It has fallen slightly out of fashion these days, but readers who’ve been paying attention cultural trends these past few years might recall that not so long ago, the phrase “war on women” was in vogue. The basic idea was that dreadful right-wing fellas like me, and likely, people like you, dear reader, were pursuing a set of policies to drive women towards misery and unhappiness and second class citizenship, ranging from being sceptical of legal abortion, to, allegedly, condoning things like wolf whistling.
For all of our alleged villainy, though, those of us who are supposed veterans of this war on women did not once, ever, suggest condemning more women to the absolute misery of life as a long-distance lorry driver. That, though, is the new policy of the Government of Ireland:
Encouraging more women to become lorry drivers and building distribution hubs to reduce truck congestion in cities are among the targets in the Government’s first strategy plan for the road haulage industry.
The 10-year strategy has been developed to improve standards and efficiencies in the highly competitive industry, to move the sector to a greener future and to address lorry driver shortages arising from retirements in an ageing, mostly male workforce.
There are few less family friendly careers one could think of than long-haul lorry driving. You work alone. You spend, in many cases, days and weeks on end on the road. You spend your time, at least outside of Ireland, in Lorry parks that are built and designed around the assumption that almost all of the users of those facilities will be male. You are, in many ports, under threat of people trying to break into your lorry in an attempt to smuggle themselves, or their drugs, across borders. The sanitation facilities are bleak, to use a kind word.
It is one thing to say, as we would all, presumably, agree, that if a woman really wants to become a Lorry driver, then that is, of course, her right.
It is quite another to actively encourage people, especially women, into a job where they are likely to feel unsafe, and under threat.
This is, it strikes me, yet another one of those areas where Government Policy has devolved into a belief system, rather than any pragmatic effort to address problems. Speak to anybody in the road haulage industry, and “gender equality in Lorry Driving” will not be amongst their top 50 concerns. Yet, because Government must nod at the right NGOs in each area of policy, it has somehow become the literal top priority of our policymakers, where the industry is concerned.
Aside from the ideological element, it is also, it strikes me, a complete waste of time and energy: Are there likely to be long queues of women lining up for this job?
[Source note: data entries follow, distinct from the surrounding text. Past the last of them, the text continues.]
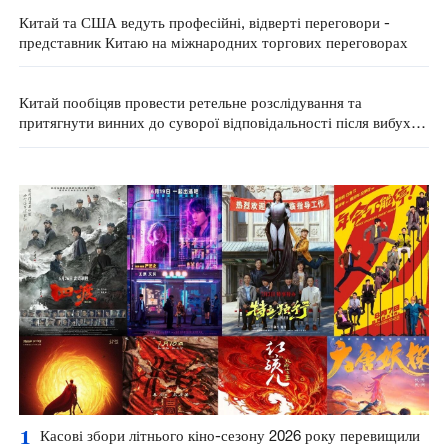
Китай та США ведуть професійні, відверті переговори -
представник Китаю на міжнародних торгових переговорах
Китай пообіцяв провести ретельне розслідування та
притягнути винних до суворої відповідальності після вибуху
на вугільній шахті
1
Касові збори літнього кіно-сезону 2026 року перевищили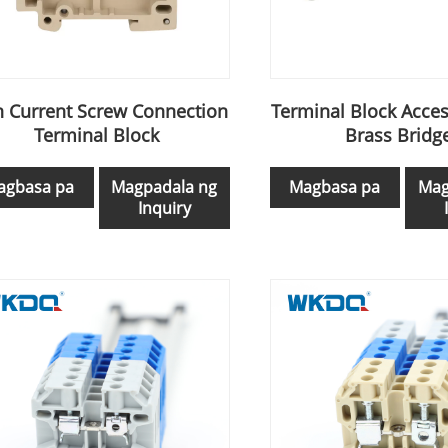
h Current Screw Connection
Terminal Block Acces
Terminal Block
Brass Bridg
agbasa pa
Magpadala ng
Magbasa pa
Mag
Inquiry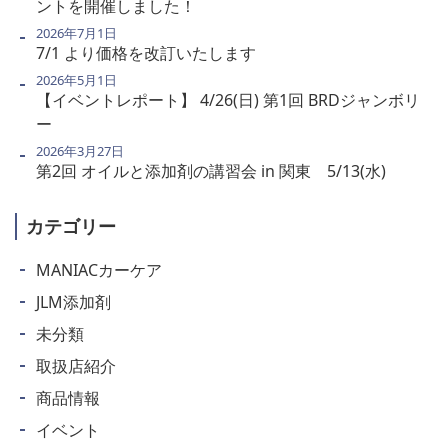
ントを開催しました！
2026年7月1日
7/1 より価格を改訂いたします
2026年5月1日
【イベントレポート】 4/26(日) 第1回 BRDジャンボリ
ー
2026年3月27日
第2回 オイルと添加剤の講習会 in 関東 5/13(水)
カテゴリー
MANIACカーケア
JLM添加剤
未分類
取扱店紹介
商品情報
イベント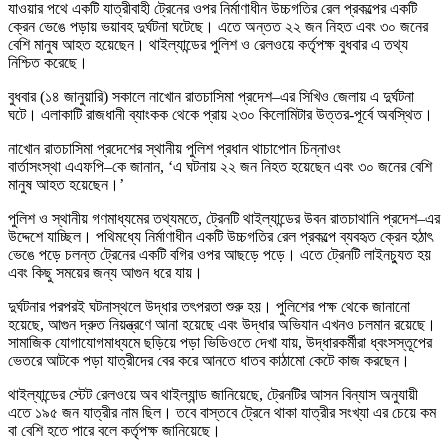
যাওয়ার পথে একটি যাত্রীবাহী ট্রেনের ওপর নির্মাণাধীন উচ্চগতির রেল প্রকল্পের একটি
ক্রেন ভেঙে পড়ায় ভয়াবহ দুর্ঘটনা ঘটেছে। এতে অন্তত ২২ জন নিহত এবং ৩০ জনের
বেশি মানুষ আহত হয়েছেন। থাইল্যান্ডের পুলিশ ও রেলওয়ে কর্তৃপক্ষ বুধবার এ তথ্য
নিশ্চিত করেছে।
বুধবার (১৪ জানুয়ারি) সকালে
নাখোন রাতচাসিমা প্রদেশ
–এর সিখিও জেলায় এ দুর্ঘটনা
ঘটে। এলাকাটি রাজধানী
ব্যাংকক
থেকে প্রায় ২৩০ কিলোমিটার উত্তর-পূর্বে অবস্থিত।
নাখোন রাতচাসিমা প্রদেশের স্থানীয় পুলিশ প্রধান থাচাপোন চিন্নাওং
বার্তাসংস্থা
এএফপি
–কে জানান, ‘এ ঘটনায় ২২ জন নিহত হয়েছেন এবং ৩০ জনের বেশি
মানুষ আহত হয়েছেন।’
পুলিশ ও স্থানীয় গণমাধ্যমের তথ্যমতে, ট্রেনটি থাইল্যান্ডের
উবন রাতচাথানি প্রদেশ
–এর
উদ্দেশে যাচ্ছিল। পথিমধ্যে নির্মাণাধীন একটি উচ্চগতির রেল প্রকল্পে ব্যবহৃত ক্রেন হঠাৎ
ভেঙে পড়ে চলন্ত ট্রেনের একটি বগির ওপর আছড়ে পড়ে। এতে ট্রেনটি লাইনচ্যুত হয়
এবং কিছু সময়ের জন্য আগুন ধরে যায়।
দুর্ঘটনার পরপরই ঘটনাস্থলে উদ্ধার তৎপরতা শুরু হয়। পুলিশের পক্ষ থেকে জানানো
হয়েছে, আগুন দ্রুত নিয়ন্ত্রণে আনা হয়েছে এবং উদ্ধার অভিযান এখনও চলমান রয়েছে।
সামাজিক যোগাযোগমাধ্যমে ছড়িয়ে পড়া ভিডিওতে দেখা যায়, উদ্ধারকর্মীরা ধ্বংসস্তূপের
ভেতরে আটকে পড়া যাত্রীদের বের করে আনতে ধাতব কাঠামো কেটে কাজ করছেন।
থাইল্যান্ডের
স্টেট রেলওয়ে অব থাইল্যান্ড
জানিয়েছে, ট্রেনটির আসন বিন্যাস অনুযায়ী
এতে ১৯৫ জন যাত্রীর নাম ছিল। তবে বাস্তবে ট্রেনে থাকা যাত্রীর সংখ্যা এর চেয়ে কম
বা বেশি হতে পারে বলে কর্তৃপক্ষ জানিয়েছে।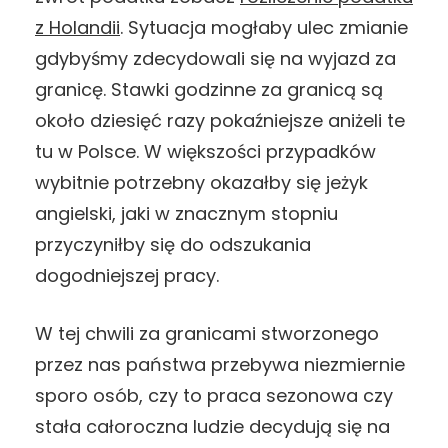
z Holandii
. Sytuacja mogłaby ulec zmianie
gdybyśmy zdecydowali się na wyjazd za
granicę. Stawki godzinne za granicą są
około dziesięć razy pokaźniejsze aniżeli te
tu w Polsce. W większości przypadków
wybitnie potrzebny okazałby się jeżyk
angielski, jaki w znacznym stopniu
przyczyniłby się do odszukania
dogodniejszej pracy.
W tej chwili za granicami stworzonego
przez nas państwa przebywa niezmiernie
sporo osób, czy to praca sezonowa czy
stała całoroczna ludzie decydują się na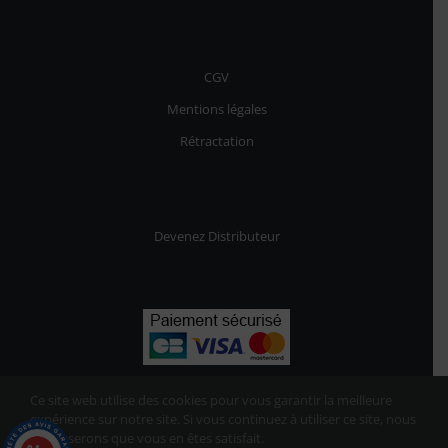
CGV
Mentions légales
Rétractation
Devenez Distributeur
Ce site web utilise des cookies pour vous garantir la meilleure
expérience sur notre site. Si vous continuez à utiliser ce site, nous
supposerons que vous en êtes satisfait.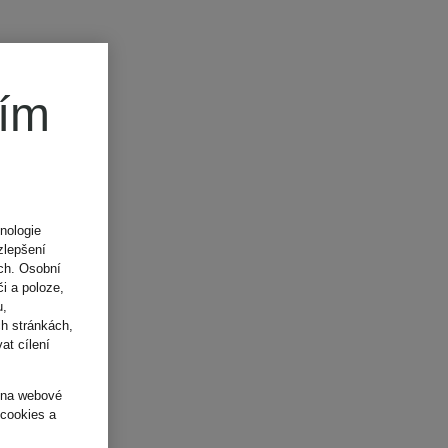
ním
nologie
zlepšení
ách. Osobní
i a poloze,
u,
h stránkách,
at cílení
o na webové
 cookies a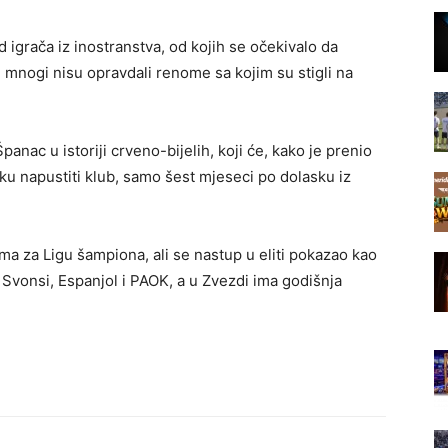
igrača iz inostranstva, od kojih se očekivalo da
 mnogi nisu opravdali renome sa kojim su stigli na
Španac u istoriji crveno-bijelih, koji će, kako je prenio
u napustiti klub, samo šest mjeseci po dolasku iz
ama za Ligu šampiona, ali se nastup u eliti pokazao kao
s, Svonsi, Espanjol i PAOK, a u Zvezdi ima godišnja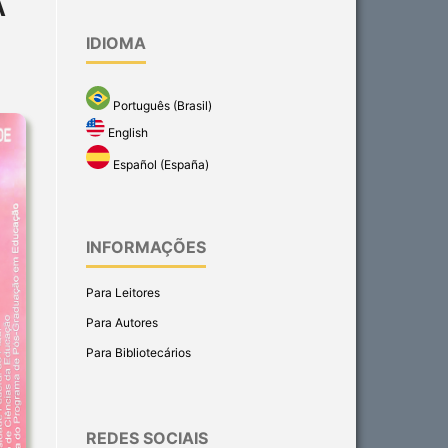
A
IDIOMA
Português (Brasil)
English
Español (España)
INFORMAÇÕES
Para Leitores
Para Autores
Para Bibliotecários
REDES SOCIAIS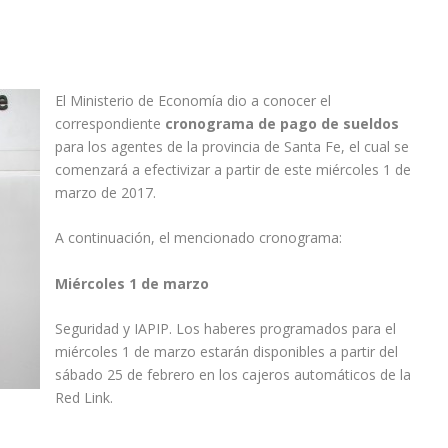
El Ministerio de Economía dio a conocer el
correspondiente
cronograma de pago de sueldos
para los agentes de la provincia de Santa Fe, el cual se
comenzará a efectivizar a partir de este miércoles 1 de
marzo de 2017.
A continuación, el mencionado cronograma:
Miércoles 1 de marzo
Seguridad y IAPIP. Los haberes programados para el
miércoles 1 de marzo estarán disponibles a partir del
sábado 25 de febrero en los cajeros automáticos de la
Red Link.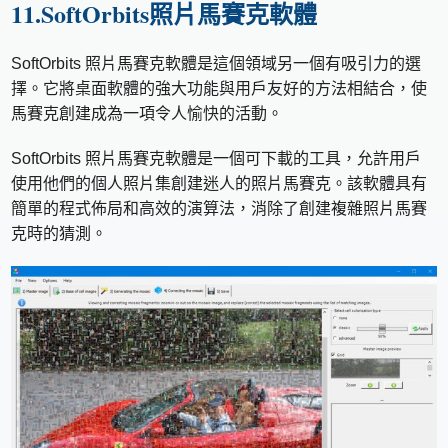
11.SoftOrbits照片馬賽克軟體
SoftOrbits 照片馬賽克軟體是這個領域另一個有吸引力的選
擇。它將桌面軟體的強大功能與用戶友好的方法相結合，使
馬賽克創建成為一項令人愉快的活動。
SoftOrbits 照片馬賽克軟體是一個可下載的工具，允許用戶
使用他們的個人照片集創建迷人的照片馬賽克。該軟體具有
簡單的程式佈局和高效的演算法，消除了創建複雜照片馬賽
克時的猜測。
No more, I would argue, than there are likely to be long queues of men lining up to work as nurses in care homes. One of the things about the gender equality agenda is that it entirely and completely ignores the temperamental and character differences between men and women, or the idea that men and women have different preferences. It is a simple statement of observed reality that women historically have tended to drift more towards the caring professions, like nursing and teaching, and that men have tended to drift more towards the jobs where strength and endurance is more required, like soldiering and logistics and policing.
To listen to modern thought on the matter, one might get the impression that this is all some sexist conspiracy – that we’ve been conditioned into it, over centuries, with women told from the cradle that they can’t be “strong” and men told that they can’t cry, or whatever. The notion that biological and hormonal and instinctive differences between men and women play a role in their respective choices is the closest thing one can get to modern heresy.
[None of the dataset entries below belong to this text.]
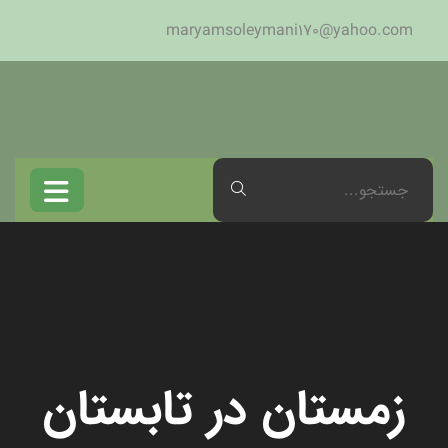
maryamsoleymani170@yahoo.com
زمستان در تابستان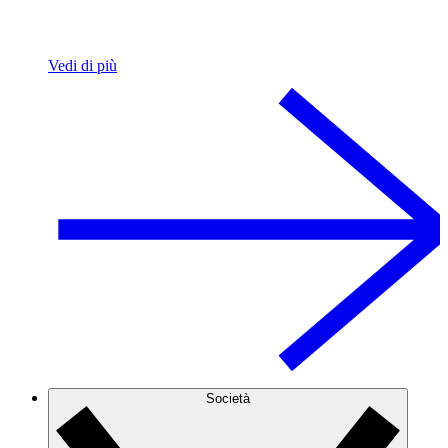
Vedi di più
Società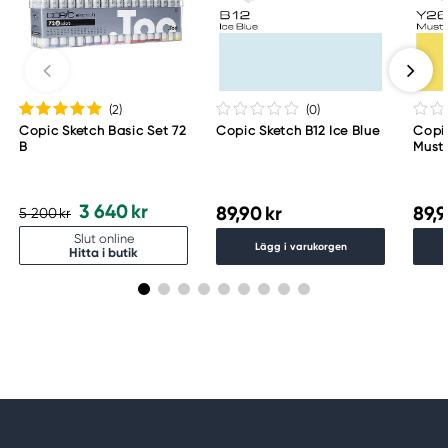
Too Marker Products Inc.
Meguro Higashiyama Bldg., 1-4-4 Higashiyama,
Meguro-ku
Tokyo 153-0043 Japan
www.toomarker.co.jp
(2
)
(0
)
Copic Sketch Basic Set 72
Copic Sketch B12 Ice Blue
Copi
B
Must
3 640 kr
89,90 kr
89,9
5 200 kr
Slut online
Lägg i varukorgen
Hitta i butik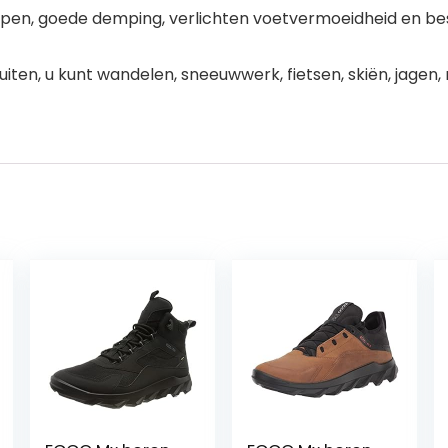
rpen, goede demping, verlichten voetvermoeidheid en b
iten, u kunt wandelen, sneeuwwerk, fietsen, skiën, jagen, 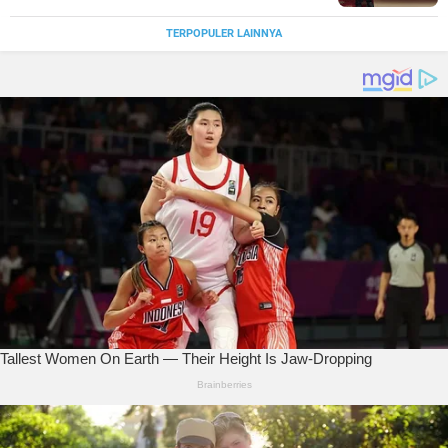
TERPOPULER LAINNYA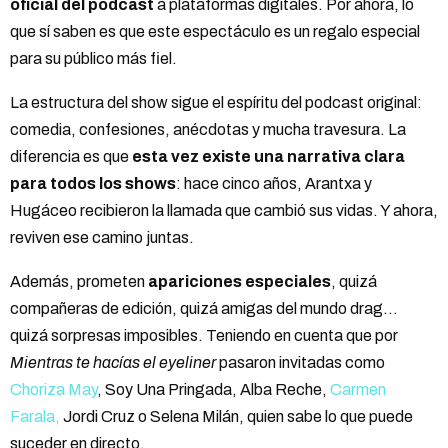
oficial del podcast
a plataformas digitales. Por ahora, lo
que sí saben es que este espectáculo es un regalo especial
para su público más fiel.
La estructura del show sigue el espíritu del podcast original:
comedia, confesiones, anécdotas y mucha travesura. La
diferencia es que
esta vez existe una narrativa clara
para todos los shows
: hace cinco años, Arantxa y
Hugáceo recibieron la llamada que cambió sus vidas. Y ahora,
reviven ese camino juntas.
Además, prometen
apariciones especiales
, quizá
compañeras de edición, quizá amigas del mundo drag…
quizá sorpresas imposibles. Teniendo en cuenta que por
Mientras te hacías el eyeliner
pasaron invitadas como
Choriza May
, Soy Una Pringada, Alba Reche,
Carmen
Farala,
Jordi Cruz o Selena Milán, quien sabe lo que puede
suceder en directo.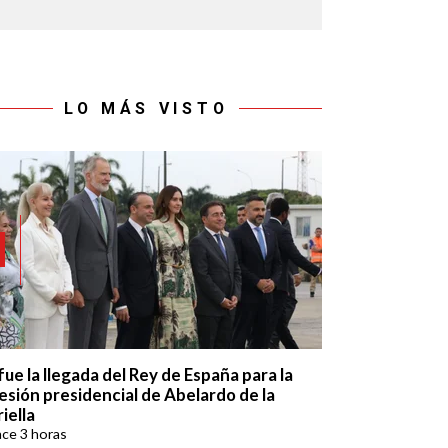
LO MÁS VISTO
fue la llegada del Rey de España para la
esión presidencial de Abelardo de la
iella
ace
3 horas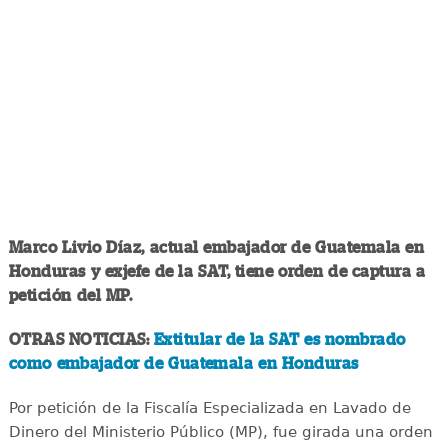
Marco Livio Díaz, actual embajador de Guatemala en
Honduras y exjefe de la SAT, tiene orden de captura a
petición del MP.
OTRAS NOTICIAS:
Extitular de la SAT es nombrado
como embajador de Guatemala en Honduras
Por petición de la Fiscalía Especializada en Lavado de
Dinero del Ministerio Público (MP), fue girada una orden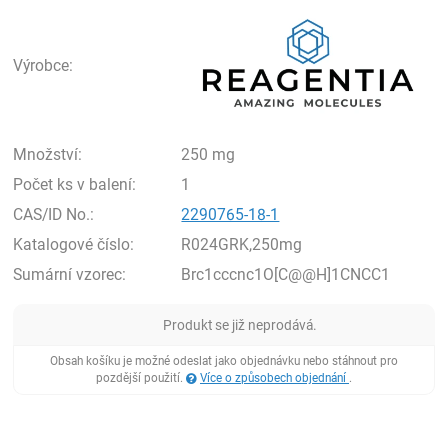
Rea
Výrobce:
Množství:
250 mg
Počet ks v balení:
1
CAS/ID No.:
2290765-18-1
Katalogové číslo:
R024GRK,250mg
Sumární vzorec:
Brc1cccnc1O[C@@H]1CNCC1
Produkt se již neprodává.
Obsah košíku je možné odeslat jako objednávku nebo stáhnout pro
pozdější použití.
Více o způsobech objednání
.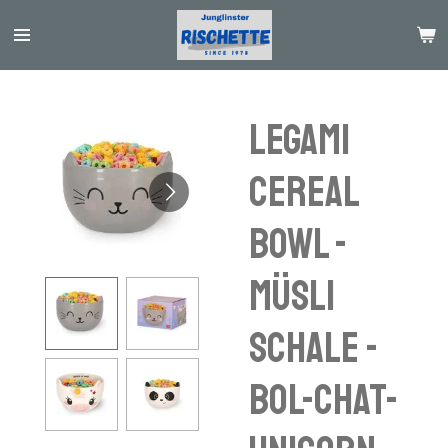
Passer
au
contenu
principal
Legami
Cereal
bowl -
müsli
Schale -
bol-chat-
At some point, though, one might hope that common sense would break through. Lorry driving, especially long distance lorry driving, is quite simply a job that is likely to have more appeal to young single men than it is to almost any other demographic in society. And that is fine. There is no actual need for every job and every career to be gender balanced, or demographically representative. There is a need for everybody to have opportunities to do what they believe themselves good at, or suited to. And that’s it.